* [Assigned task]: Read the records below and copy each line that contains "TikTok".

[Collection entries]
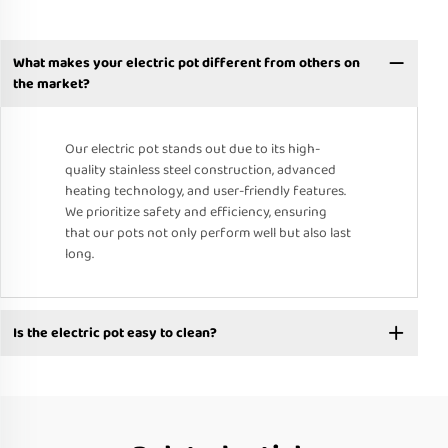
What makes your electric pot different from others on
the market?
Our electric pot stands out due to its high-
quality stainless steel construction, advanced
heating technology, and user-friendly features.
We prioritize safety and efficiency, ensuring
that our pots not only perform well but also last
long.
Is the electric pot easy to clean?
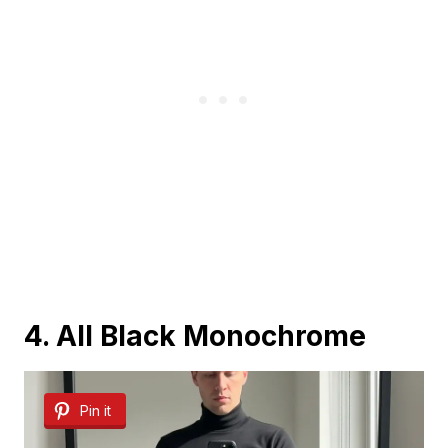
4. All Black Monochrome
Pin it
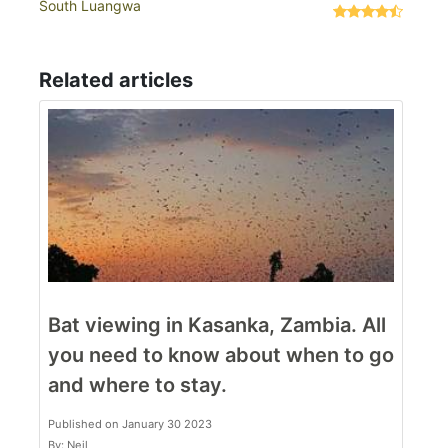
South Luangwa
Related articles
Bat viewing in Kasanka, Zambia. All
you need to know about when to go
and where to stay.
Published on January 30 2023
By: Neil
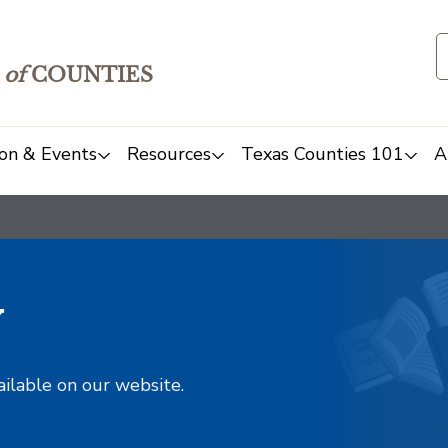
of
COUNTIES
on & Events
Resources
Texas Counties 101
A
y
ailable on our website.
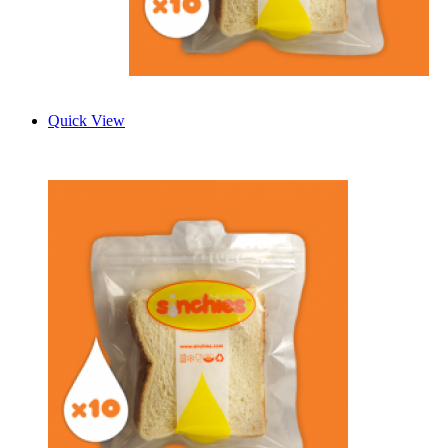
Quick View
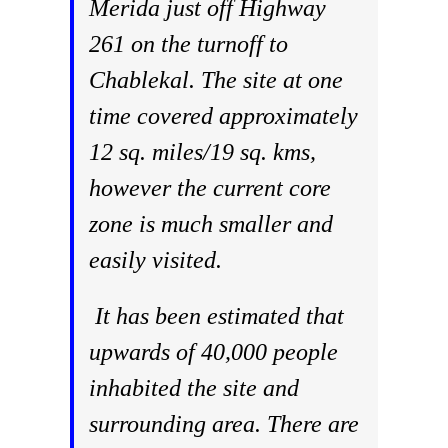
Merida just off Highway
261 on the turnoff to
Chablekal. The site at one
time covered approximately
12 sq. miles/19 sq. kms,
however the current core
zone is much smaller and
easily visited.
It has been estimated that
upwards of 40,000 people
inhabited the site and
surrounding area. There are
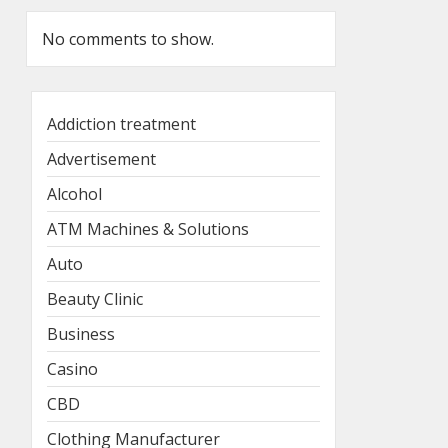
No comments to show.
Addiction treatment
Advertisement
Alcohol
ATM Machines & Solutions
Auto
Beauty Clinic
Business
Casino
CBD
Clothing Manufacturer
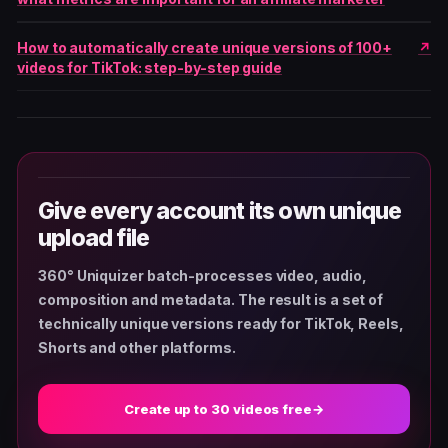
How to automatically create unique versions of 100+
videos for TikTok: step-by-step guide
Give every account its own unique
upload file
360° Uniquizer batch-processes video, audio,
composition and metadata. The result is a set of
technically unique versions ready for TikTok, Reels,
Shorts and other platforms.
Create up to 30 videos free
→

* [Solution]:
videos for TikTok: step-by-step guide
technically unique versions ready for TikTok, Reels,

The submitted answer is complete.